** Action item **
Only the lines that contain the string "pancreas" belong in the answer; pull them from the records.

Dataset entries
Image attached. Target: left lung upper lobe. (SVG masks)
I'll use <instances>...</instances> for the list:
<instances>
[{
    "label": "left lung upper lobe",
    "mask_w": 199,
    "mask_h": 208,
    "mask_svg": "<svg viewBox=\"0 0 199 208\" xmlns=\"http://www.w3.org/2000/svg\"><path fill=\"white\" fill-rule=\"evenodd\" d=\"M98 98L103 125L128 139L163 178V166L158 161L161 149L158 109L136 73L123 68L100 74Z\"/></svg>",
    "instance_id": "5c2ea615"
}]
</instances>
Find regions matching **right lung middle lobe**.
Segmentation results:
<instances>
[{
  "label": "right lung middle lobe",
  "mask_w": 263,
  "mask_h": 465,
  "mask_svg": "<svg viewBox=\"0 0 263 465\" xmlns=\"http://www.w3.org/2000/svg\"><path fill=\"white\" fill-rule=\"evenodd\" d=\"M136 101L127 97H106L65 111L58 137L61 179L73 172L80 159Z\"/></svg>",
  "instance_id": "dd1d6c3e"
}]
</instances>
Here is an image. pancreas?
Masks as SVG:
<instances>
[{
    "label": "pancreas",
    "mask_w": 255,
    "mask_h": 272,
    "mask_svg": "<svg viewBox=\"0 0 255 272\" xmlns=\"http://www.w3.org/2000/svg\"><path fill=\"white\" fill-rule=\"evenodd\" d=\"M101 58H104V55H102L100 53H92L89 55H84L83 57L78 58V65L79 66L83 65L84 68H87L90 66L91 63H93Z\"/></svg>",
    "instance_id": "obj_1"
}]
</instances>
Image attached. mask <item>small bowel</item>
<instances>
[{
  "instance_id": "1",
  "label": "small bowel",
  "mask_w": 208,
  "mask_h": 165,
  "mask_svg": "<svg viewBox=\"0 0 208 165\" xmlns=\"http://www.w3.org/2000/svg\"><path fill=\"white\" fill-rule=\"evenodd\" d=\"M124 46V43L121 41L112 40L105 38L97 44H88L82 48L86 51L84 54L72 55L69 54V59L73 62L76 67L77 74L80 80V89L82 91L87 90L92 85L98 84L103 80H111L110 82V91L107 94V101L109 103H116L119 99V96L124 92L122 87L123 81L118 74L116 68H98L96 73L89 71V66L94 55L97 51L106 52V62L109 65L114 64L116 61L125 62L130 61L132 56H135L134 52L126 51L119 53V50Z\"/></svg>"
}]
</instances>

** Result **
Here is an image. pancreas?
    "label": "pancreas",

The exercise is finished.